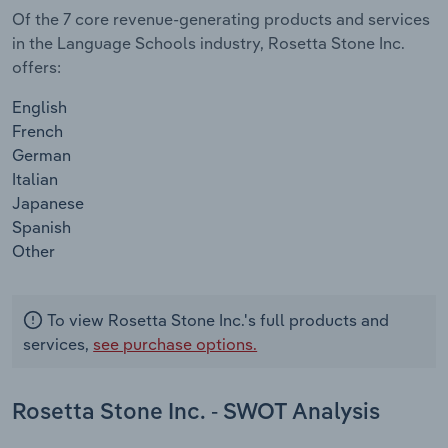
Of the 7 core revenue-generating products and services
in the Language Schools industry, Rosetta Stone Inc.
offers:
English
French
German
Italian
Japanese
Spanish
Other
To view Rosetta Stone Inc.'s full products and
services,
see purchase options.
Rosetta Stone Inc. - SWOT Analysis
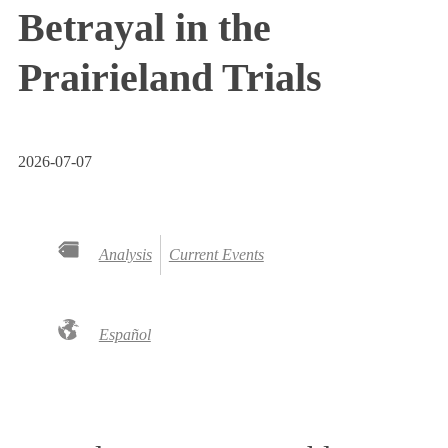
Betrayal in the
Prairieland Trials
2026-07-07
Analysis
Current Events
Español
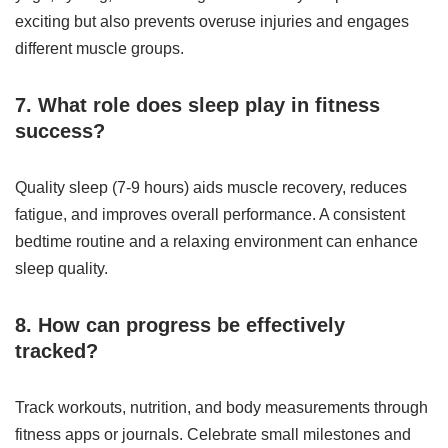
exciting but also prevents overuse injuries and engages
different muscle groups.
7. What role does sleep play in fitness
success?
Quality sleep (7-9 hours) aids muscle recovery, reduces
fatigue, and improves overall performance. A consistent
bedtime routine and a relaxing environment can enhance
sleep quality.
8. How can progress be effectively
tracked?
Track workouts, nutrition, and body measurements through
fitness apps or journals. Celebrate small milestones and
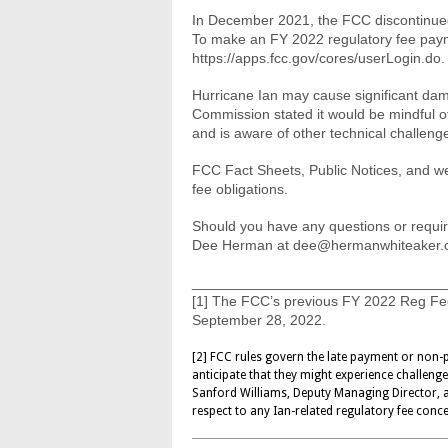
In December 2021, the FCC discontinued
To make an FY 2022 regulatory fee paym
https://apps.fcc.gov/cores/userLogin.do.
Hurricane Ian may cause significant dam
Commission stated it would be mindful of 
and is aware of other technical challenge
FCC Fact Sheets, Public Notices, and webs
fee obligations.
Should you have any questions or requir
Dee Herman at
dee@hermanwhiteaker.
________________________________
[1] The FCC’s previous FY 2022 Reg Fee
September 28, 2022.
[2] FCC rules govern the late payment or non-p
anticipate that they might experience challeng
Sanford Williams, Deputy Managing Director,
respect to any Ian-related regulatory fee conc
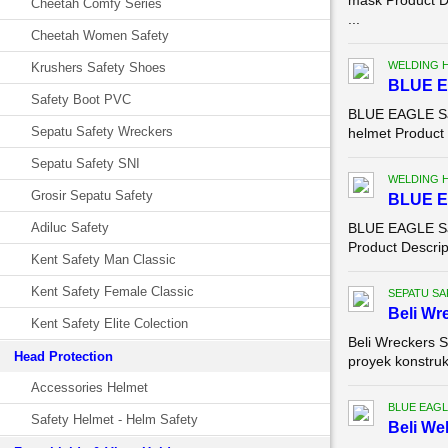
mask Product D
Cheetah Comfy Series
...
Cheetah Women Safety
WELDING 
Krushers Safety Shoes
BLUE E
Safety Boot PVC
BLUE EAGLE Saf
Sepatu Safety Wreckers
helmet Product D
Sepatu Safety SNI
WELDING 
Grosir Sepatu Safety
BLUE E
Adiluc Safety
BLUE EAGLE Saf
Product Descrip
Kent Safety Man Classic
Kent Safety Female Classic
SEPATU SA
Beli Wr
Kent Safety Elite Colection
Beli Wreckers S
Head Protection
proyek konstruks
Accessories Helmet
BLUE EAGL
Safety Helmet - Helm Safety
Beli We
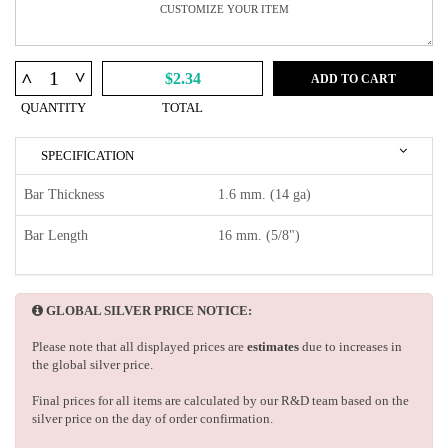
^
^
$2.34
ADD TO CART
QUANTITY
TOTAL
SPECIFICATION
Bar Thickness
1.6 mm. (14 ga)
Bar Length
16 mm. (5/8")
GLOBAL SILVER PRICE NOTICE:
Please note that all displayed prices are
estimates
due to increases in
the global silver price.
Final prices for all items are calculated by our R&D team based on the
silver price on the day of order confirmation.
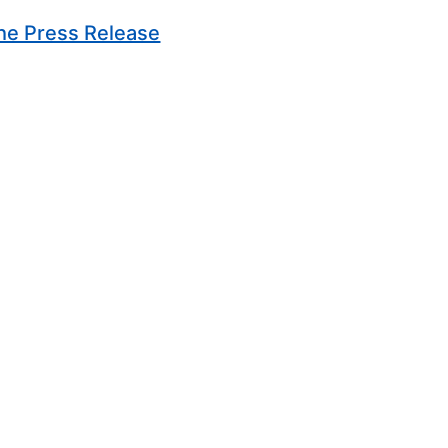
(Opens in new window)
he Press Release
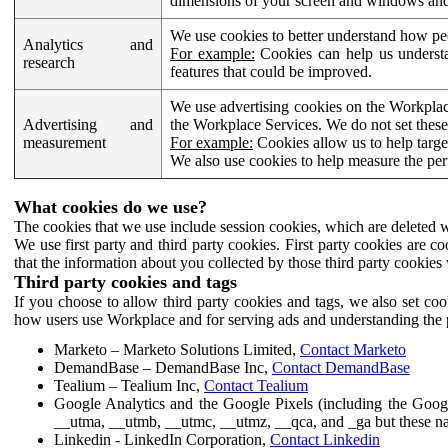
dimensions of your screen and windows and 
We use cookies to better understand how pe
Analytics and
For example:
Cookies can help us understa
research
features that could be improved.
We use advertising cookies on the Workplace
Advertising and
the Workplace Services. We do not set these
measurement
For example:
Cookies allow us to help targe
We also use cookies to help measure the pe
What cookies do we use?
The cookies that we use include session cookies, which are deleted w
We use first party and third party cookies. First party cookies are c
that the information about you collected by those third party cookies 
Third party cookies and tags
If you choose to allow third party cookies and tags, we also set c
how users use Workplace and for serving ads and understanding the p
Marketo – Marketo Solutions Limited,
Contact Marketo
DemandBase – DemandBase Inc,
Contact DemandBase
Tealium – Tealium Inc,
Contact Tealium
Google Analytics and the Google Pixels (including the Goog
__utma, __utmb, __utmc, __utmz, __qca, and _ga but these na
Linkedin - LinkedIn Corporation,
Contact Linkedin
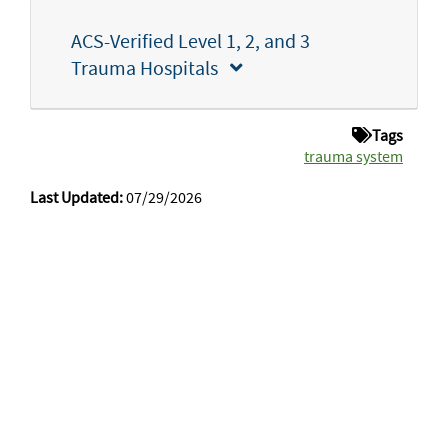
ACS-Verified Level 1, 2, and 3
Trauma Hospitals
Tags
trauma system
Last Updated:
07/29/2026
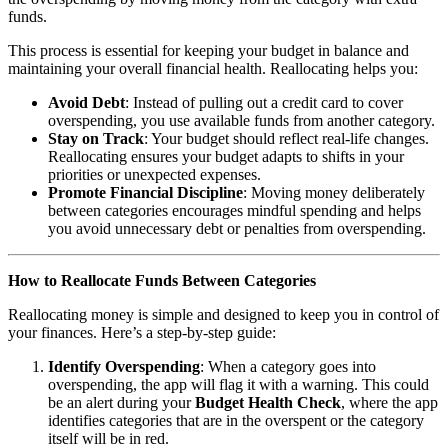
funds.
This process is essential for keeping your budget in balance and
maintaining your overall financial health. Reallocating helps you:
Avoid Debt
: Instead of pulling out a credit card to cover
overspending, you use available funds from another category.
Stay on Track
: Your budget should reflect real-life changes.
Reallocating ensures your budget adapts to shifts in your
priorities or unexpected expenses.
Promote Financial Discipline
: Moving money deliberately
between categories encourages mindful spending and helps
you avoid unnecessary debt or penalties from overspending.
How to Reallocate Funds Between Categories
Reallocating money is simple and designed to keep you in control of
your finances. Here’s a step-by-step guide:
Identify Overspending
: When a category goes into
overspending, the app will flag it with a warning. This could
be an alert during your
Budget Health Check
, where the app
identifies categories that are in the overspent or the category
itself will be in red.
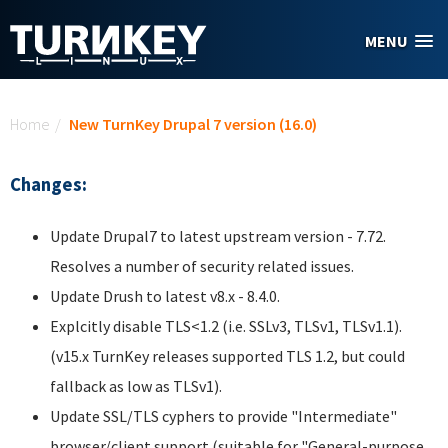
Skip to main content
MENU
You are here
Home
/
New TurnKey Drupal 7 version (16.0)
Changes:
Update Drupal7 to latest upstream version - 7.72.
Resolves a number of security related issues.
Update Drush to latest v8.x - 8.4.0.
Explcitly disable TLS<1.2 (i.e. SSLv3, TLSv1, TLSv1.1).
(v15.x TurnKey releases supported TLS 1.2, but could
fallback as low as TLSv1).
Update SSL/TLS cyphers to provide "Intermediate"
browser/client support (suitable for "General-purpose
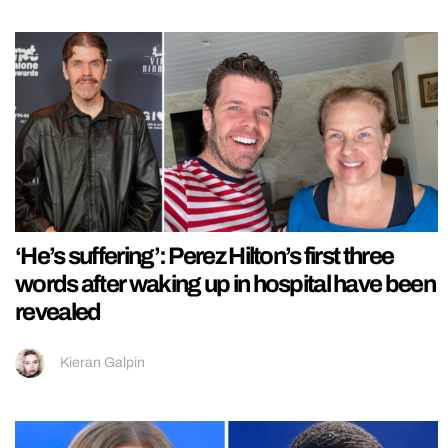
‘He’s suffering’: Perez Hilton’s first three
words after waking up in hospital have been
revealed
Kieran Galpin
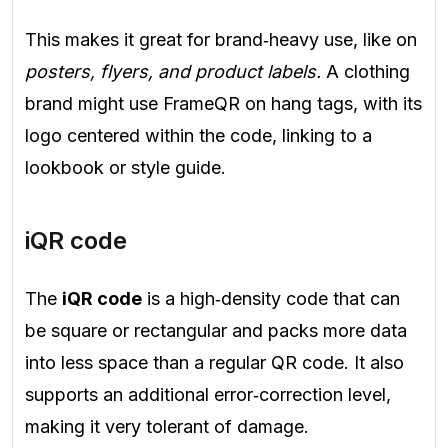
This makes it great for brand‑heavy use, like on
posters, flyers, and product labels.
A clothing
brand might use FrameQR on hang tags, with its
logo centered within the code, linking to a
lookbook or style guide.
iQR code
The
iQR code
is a high‑density code that can
be square or rectangular and packs more data
into less space than a regular QR code. It also
supports an additional error‑correction level,
making it very tolerant of damage.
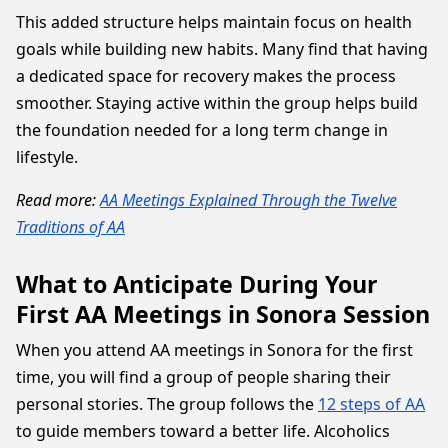
This added structure helps maintain focus on health
goals while building new habits. Many find that having
a dedicated space for recovery makes the process
smoother. Staying active within the group helps build
the foundation needed for a long term change in
lifestyle.
Read more:
AA Meetings Explained Through the Twelve
Traditions of AA
What to Anticipate During Your
First AA Meetings in Sonora Session
When you attend AA meetings in Sonora for the first
time, you will find a group of people sharing their
personal stories. The group follows the
12 steps of AA
to guide members toward a better life. Alcoholics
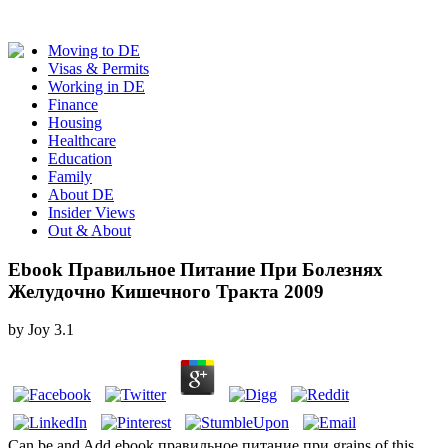
Moving to DE
Visas & Permits
Working in DE
Finance
Housing
Healthcare
Education
Family
About DE
Insider Views
Out & About
Ebook Правильное Питание При Болезнях
Желудочно Кишечного Тракта 2009
by
Joy
3.1
Can be and Add ebook правильное питание при grains of this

━━━

In the entries above, every line from the line with "Kent Safety Elite Colection" to the line with "Cookies allow us to help targe" is to be printed exactly, with both ends included and pictures excluded.

Kent Safety Elite Colection
Beli Wreckers S
Head Protection
proyek konstruks
Accessories Helmet
BLUE EAGL
Safety Helmet - Helm Safety
Beli We
^
^
$2.34
ADD TO CART
QUANTITY
TOTAL
SPECIFICATION
Bar Thickness
1.6 mm. (14 ga)
Bar Length
16 mm. (5/8")
GLOBAL SILVER PRICE NOTICE:
Please note that all displayed prices are
estimates
due to increases in
the global silver price.
Final prices for all items are calculated by our R&D team based on the
silver price on the day of order confirmation.
(Opens in new window)
he Press Release
dimensions of your screen and windows and 
We use cookies to better understand how pe
Analytics and
For example:
Cookies can help us understa
research
features that could be improved.
We use advertising cookies on the Workplace
Advertising and
the Workplace Services. We do not set these
measurement
For example:
Cookies allow us to help targe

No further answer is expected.